[THE DATA]

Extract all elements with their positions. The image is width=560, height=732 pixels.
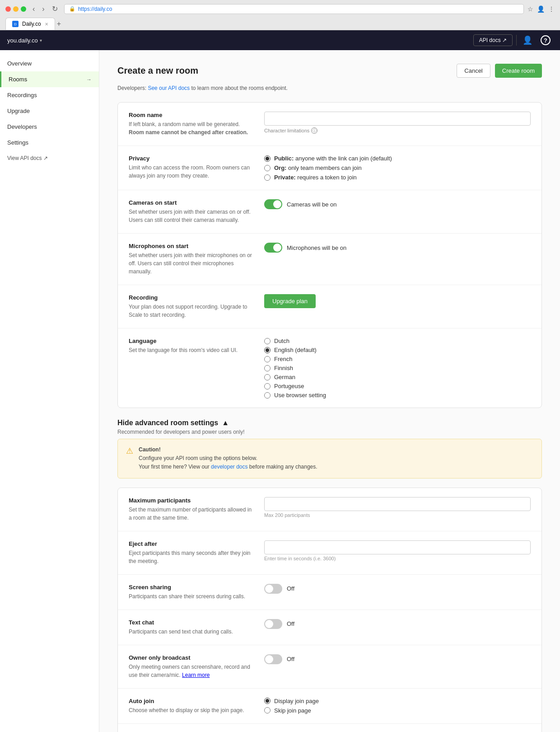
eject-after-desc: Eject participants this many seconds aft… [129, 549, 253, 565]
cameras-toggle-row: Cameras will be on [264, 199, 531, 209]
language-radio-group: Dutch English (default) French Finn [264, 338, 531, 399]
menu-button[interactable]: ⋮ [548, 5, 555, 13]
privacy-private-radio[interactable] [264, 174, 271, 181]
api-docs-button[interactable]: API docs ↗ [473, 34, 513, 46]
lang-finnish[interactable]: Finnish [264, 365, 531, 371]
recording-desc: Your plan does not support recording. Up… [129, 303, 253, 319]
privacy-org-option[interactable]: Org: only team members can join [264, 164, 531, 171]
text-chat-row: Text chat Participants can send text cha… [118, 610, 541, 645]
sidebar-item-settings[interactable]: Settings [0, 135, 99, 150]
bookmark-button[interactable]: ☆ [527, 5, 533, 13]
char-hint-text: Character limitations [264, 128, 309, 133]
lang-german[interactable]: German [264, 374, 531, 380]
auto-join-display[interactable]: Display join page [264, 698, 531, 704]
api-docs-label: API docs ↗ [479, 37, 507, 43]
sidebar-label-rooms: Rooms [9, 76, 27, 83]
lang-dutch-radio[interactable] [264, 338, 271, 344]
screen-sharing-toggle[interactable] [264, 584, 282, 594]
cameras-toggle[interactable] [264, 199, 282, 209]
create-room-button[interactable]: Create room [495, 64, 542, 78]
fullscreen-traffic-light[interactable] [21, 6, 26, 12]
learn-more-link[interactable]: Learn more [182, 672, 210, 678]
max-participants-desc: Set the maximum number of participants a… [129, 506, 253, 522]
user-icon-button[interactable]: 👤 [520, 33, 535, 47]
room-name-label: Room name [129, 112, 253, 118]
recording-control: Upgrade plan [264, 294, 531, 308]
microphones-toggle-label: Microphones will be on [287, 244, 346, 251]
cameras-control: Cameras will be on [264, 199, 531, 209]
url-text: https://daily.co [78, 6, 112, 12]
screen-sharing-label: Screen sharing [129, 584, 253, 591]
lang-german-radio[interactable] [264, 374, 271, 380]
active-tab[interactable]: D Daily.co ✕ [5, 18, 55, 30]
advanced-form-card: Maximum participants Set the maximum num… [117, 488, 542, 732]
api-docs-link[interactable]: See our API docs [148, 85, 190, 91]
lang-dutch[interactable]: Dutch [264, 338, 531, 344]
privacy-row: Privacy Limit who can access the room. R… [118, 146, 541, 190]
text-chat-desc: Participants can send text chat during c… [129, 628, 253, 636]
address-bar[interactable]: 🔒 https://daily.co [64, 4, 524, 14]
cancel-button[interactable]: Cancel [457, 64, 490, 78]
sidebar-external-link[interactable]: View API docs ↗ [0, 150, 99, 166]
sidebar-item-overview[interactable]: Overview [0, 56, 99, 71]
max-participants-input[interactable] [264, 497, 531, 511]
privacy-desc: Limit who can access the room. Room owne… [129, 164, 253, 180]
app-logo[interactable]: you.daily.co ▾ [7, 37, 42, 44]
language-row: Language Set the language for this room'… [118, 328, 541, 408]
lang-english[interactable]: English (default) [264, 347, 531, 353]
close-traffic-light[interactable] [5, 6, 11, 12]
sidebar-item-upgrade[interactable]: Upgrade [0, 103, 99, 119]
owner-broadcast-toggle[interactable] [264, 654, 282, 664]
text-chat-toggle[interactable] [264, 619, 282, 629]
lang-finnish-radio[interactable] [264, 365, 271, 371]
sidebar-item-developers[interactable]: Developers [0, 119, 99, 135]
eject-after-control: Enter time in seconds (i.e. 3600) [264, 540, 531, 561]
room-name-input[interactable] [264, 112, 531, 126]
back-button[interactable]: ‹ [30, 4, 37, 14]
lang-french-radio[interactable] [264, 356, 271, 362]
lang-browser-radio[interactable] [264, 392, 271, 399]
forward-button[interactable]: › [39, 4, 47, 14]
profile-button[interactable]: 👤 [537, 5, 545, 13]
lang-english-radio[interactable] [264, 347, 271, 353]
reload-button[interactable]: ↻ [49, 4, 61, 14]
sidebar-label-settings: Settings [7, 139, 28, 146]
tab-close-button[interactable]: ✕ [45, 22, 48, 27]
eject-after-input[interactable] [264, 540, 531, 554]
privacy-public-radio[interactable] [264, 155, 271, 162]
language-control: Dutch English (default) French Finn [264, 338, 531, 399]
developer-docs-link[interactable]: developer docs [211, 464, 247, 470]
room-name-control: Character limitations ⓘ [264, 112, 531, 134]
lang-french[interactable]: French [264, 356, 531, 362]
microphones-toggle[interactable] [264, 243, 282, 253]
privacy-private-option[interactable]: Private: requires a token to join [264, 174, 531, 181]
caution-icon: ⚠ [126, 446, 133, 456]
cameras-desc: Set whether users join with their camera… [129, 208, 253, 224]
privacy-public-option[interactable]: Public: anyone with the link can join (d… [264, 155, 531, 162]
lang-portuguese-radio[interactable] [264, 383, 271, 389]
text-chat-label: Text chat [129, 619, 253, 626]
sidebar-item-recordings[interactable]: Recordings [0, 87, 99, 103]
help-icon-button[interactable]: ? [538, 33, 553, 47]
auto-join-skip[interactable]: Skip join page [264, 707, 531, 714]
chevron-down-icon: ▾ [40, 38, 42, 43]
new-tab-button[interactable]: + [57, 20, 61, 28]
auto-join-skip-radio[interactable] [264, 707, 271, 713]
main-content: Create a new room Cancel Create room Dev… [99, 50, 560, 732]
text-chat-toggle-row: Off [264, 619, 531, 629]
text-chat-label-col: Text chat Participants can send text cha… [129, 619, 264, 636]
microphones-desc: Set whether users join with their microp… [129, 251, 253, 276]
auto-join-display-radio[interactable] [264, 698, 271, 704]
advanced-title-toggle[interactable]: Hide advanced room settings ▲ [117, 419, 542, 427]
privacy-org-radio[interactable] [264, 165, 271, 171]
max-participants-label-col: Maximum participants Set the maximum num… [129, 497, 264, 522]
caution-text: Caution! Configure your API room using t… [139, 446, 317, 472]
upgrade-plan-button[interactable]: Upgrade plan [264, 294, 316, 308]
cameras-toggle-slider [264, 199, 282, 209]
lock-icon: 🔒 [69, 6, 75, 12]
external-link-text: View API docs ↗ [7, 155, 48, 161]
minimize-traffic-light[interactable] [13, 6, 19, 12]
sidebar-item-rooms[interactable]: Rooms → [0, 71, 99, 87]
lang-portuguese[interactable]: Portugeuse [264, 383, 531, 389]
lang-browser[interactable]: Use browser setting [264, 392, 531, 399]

[/THE DATA]

# DIRECTIONS
From the entries, copy every line in which the string "maximum" can be found.

# RESPONSE BELOW
max-participants-desc: Set the maximum number of participants a… [129, 506, 253, 522]
advanced-form-card: Maximum participants Set the maximum num… [117, 488, 542, 732]
max-participants-label-col: Maximum participants Set the maximum num… [129, 497, 264, 522]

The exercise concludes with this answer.